Without Dylan’s intoxicating hymns, the piece could stand alone as a compelling drama that explores the social and racial tensions of post-War America. McPherson’s layered script shares many qualities with those of the great American playwrights of the twentieth century; the depth of characterization and the searing dialogue could very well have come from Eugene O’Neill’s pen.
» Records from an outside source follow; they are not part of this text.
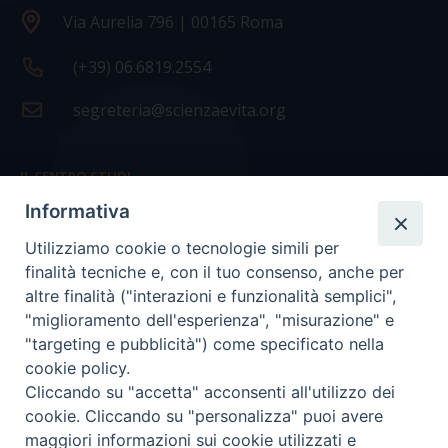
Via Aurelia 796 | 00165 Roma
(+39) 06.6819.2554
segreteria@scienzaevita.org
IL CENTRO STUDI
Informativa
La nostra storia
Utilizziamo cookie o tecnologie simili per
Statuto
finalità tecniche e, con il tuo consenso, anche per
Presidenza e ufficio presidenza
altre finalità ("interazioni e funzionalità semplici",
"miglioramento dell'esperienza", "misurazione" e
Consiglio scientifico
"targeting e pubblicità") come specificato nella
cookie policy.
Coordinamento nazionale
Cliccando su "accetta" acconsenti all'utilizzo dei
cookie. Cliccando su "personalizza" puoi avere
maggiori informazioni sui cookie utilizzati e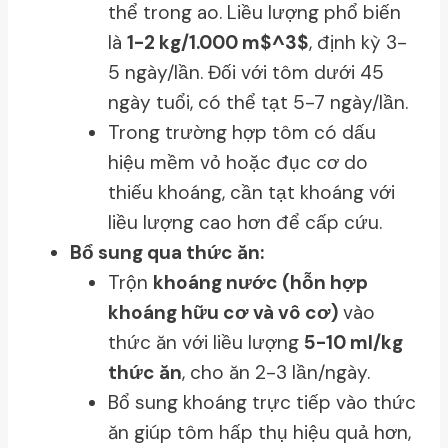
thể trong ao. Liều lượng phổ biến
là
1-2 kg/1.000 m$^3$
, định kỳ 3-
5 ngày/lần. Đối với tôm dưới 45
ngày tuổi, có thể tạt 5-7 ngày/lần.
Trong trường hợp tôm có dấu
hiệu mềm vỏ hoặc đục cơ do
thiếu khoáng, cần tạt khoáng với
liều lượng cao hơn để cấp cứu.
Bổ sung qua thức ăn:
Trộn
khoáng nước (hỗn hợp
khoáng hữu cơ và vô cơ)
vào
thức ăn với liều lượng
5-10 ml/kg
thức ăn
, cho ăn 2-3 lần/ngày.
Bổ sung khoáng trực tiếp vào thức
ăn giúp tôm hấp thụ hiệu quả hơn,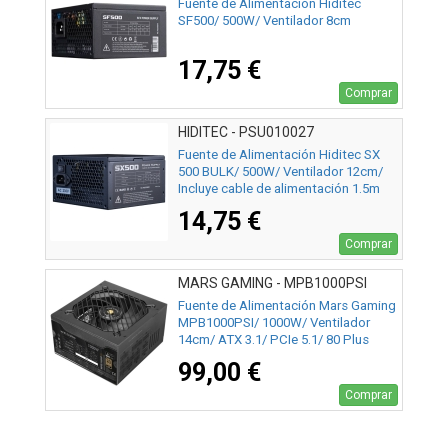
Fuente de Alimentación Hiditec
SF500/ 500W/ Ventilador 8cm
17,75 €
Comprar
HIDITEC - PSU010027
Fuente de Alimentación Hiditec SX
500 BULK/ 500W/ Ventilador 12cm/
Incluye cable de alimentación 1.5m
14,75 €
Comprar
MARS GAMING - MPB1000PSI
Fuente de Alimentación Mars Gaming
MPB1000PSI/ 1000W/ Ventilador
14cm/ ATX 3.1/ PCIe 5.1/ 80 Plus
Gold
99,00 €
Comprar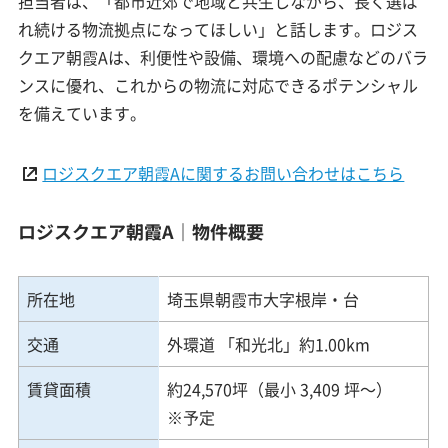
担当者は、「都市近郊で地域と共生しながら、長く選ば
れ続ける物流拠点になってほしい」と話します。ロジス
クエア朝霞Aは、利便性や設備、環境への配慮などのバラ
ンスに優れ、これからの物流に対応できるポテンシャル
を備えています。
ロジスクエア朝霞Aに関するお問い合わせはこちら
ロジスクエア朝霞A｜物件概要
所在地
埼玉県朝霞市大字根岸・台
交通
外環道 「和光北」約1.00km
賃貸面積
約24,570坪（最小 3,409 坪～）
※予定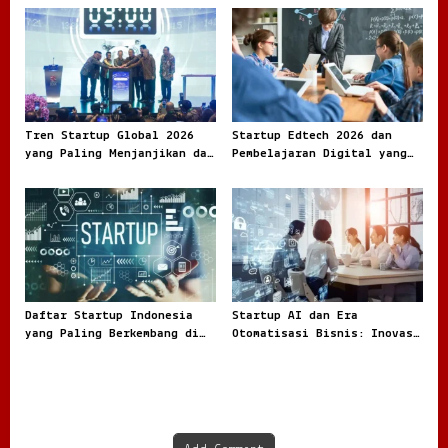
Inovasi Global
n
Tren Startup Global 2026
Startup Edtech 2026 dan
yang Paling Menjanjikan dan
Pembelajaran Digital yang
Jadi Rebutan Investor
Semakin Adaptif
Daftar Startup Indonesia
Startup AI dan Era
yang Paling Berkembang di
Otomatisasi Bisnis: Inovasi
Tahun 2025 dan Rahasia
Baru yang Mengubah Cara
Sukses Mereka
Perusahaan Beroperasi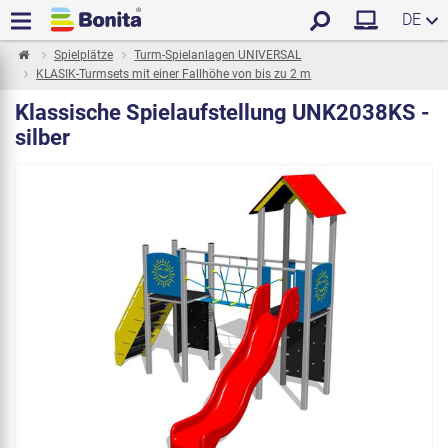
DE
Spielplätze
Turm-Spielanlagen UNIVERSAL
KLASIK-Turmsets mit einer Fallhöhe von bis zu 2 m
Klassische Spielaufstellung UNK2038KS -
silber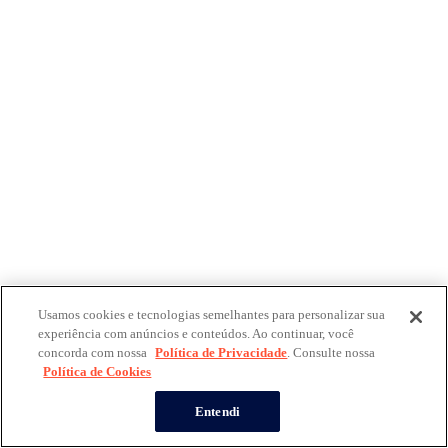
Usamos cookies e tecnologias semelhantes para personalizar sua
experiência com anúncios e conteúdos. Ao continuar, você
concorda com nossa
Política de Privacidade
. Consulte nossa
Política de Cookies
Entendi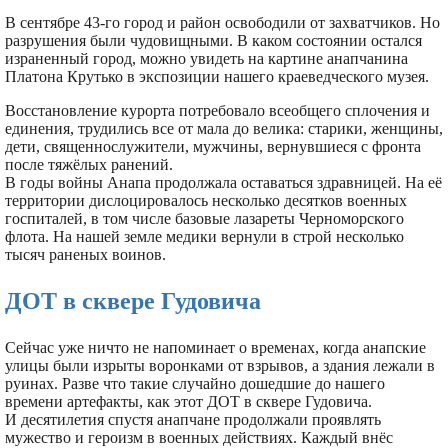
В сентябре 43-го город и район освободили от захватчиков. Но
разрушения были чудовищными. В каком состоянии остался
израненный город, можно увидеть на картине анапчанина
Платона Крутько в экспозиции нашего краеведческого музея.
Восстановление курорта потребовало всеобщего сплочения и
единения, трудились все от мала до велика: старики, женщины,
дети, священнослужители, мужчины, вернувшиеся с фронта
после тяжёлых ранений.
В годы войны Анапа продолжала оставаться здравницей. На её
территории дислоцировалось несколько десятков военных
госпиталей, в том числе базовые лазареты Черноморского
флота. На нашей земле медики вернули в строй несколько
тысяч раненых воинов.
ДОТ в сквере Гудовича
Сейчас уже ничто не напоминает о временах, когда анапские
улицы были изрыты воронками от взрывов, а здания лежали в
руинах. Разве что такие случайно дошедшие до нашего
времени артефакты, как этот ДОТ в сквере Гудовича.
И десятилетия спустя анапчане продолжали проявлять
мужество и героизм в военных действиях. Каждый внёс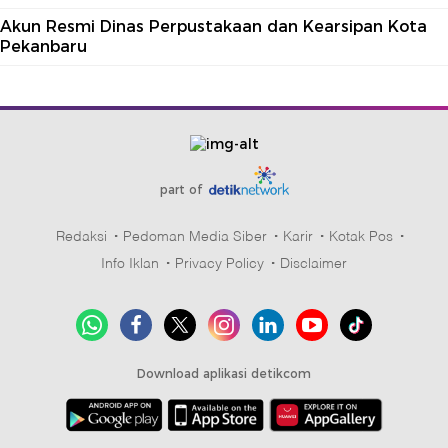
Akun Resmi Dinas Perpustakaan dan Kearsipan Kota
Pekanbaru
part of
Redaksi
Pedoman Media Siber
Karir
Kotak Pos
Info Iklan
Privacy Policy
Disclaimer
Download aplikasi detikcom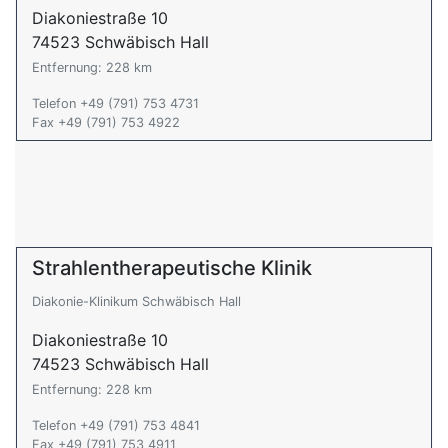
Diakoniestraße 10
74523 Schwäbisch Hall
Entfernung: 228 km
Telefon +49 (791) 753 4731
Fax +49 (791) 753 4922
Strahlentherapeutische Klinik
Diakonie-Klinikum Schwäbisch Hall
Diakoniestraße 10
74523 Schwäbisch Hall
Entfernung: 228 km
Telefon +49 (791) 753 4841
Fax +49 (791) 753 4911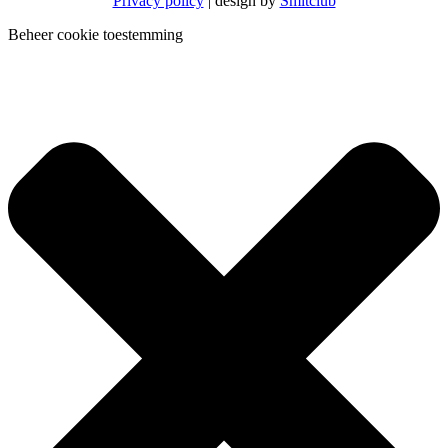
Privacy policy
| design by
Smitclub
Beheer cookie toestemming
But when the characters sing and let Dylan’s potent lyrics float to the rafters, magic is created. Most of the songs, arranged exquisitely by Simon Hale, do not propel the plot forward, reveal character, or connect to the story in a literal way, like in a traditional musical. Rather, McPherson draws out the metaphorical connections between the dialogue and the songs. When Brayben’s Elizabeth steps up to an old-time microphone and belts out “Like a Rolling Stone,” Brayben seems to step out of character and sing to Elizabeth, asking her, “How does it feel? To be on your own.” Or when Casey sings “Sweetheart Like You,” while playing the drums, she appears to be giving a sharp rebuke to her character of Mrs. Burke, lamenting “What’s a sweetheart like you, doing in a dump like this?” This uncanny structure is not only daring but brings new meaning to Dylan’s universal lyrics and pushes the story to a darker and more haunting realm. As McPherson puts it, there is “a conversation between the songs and the story.”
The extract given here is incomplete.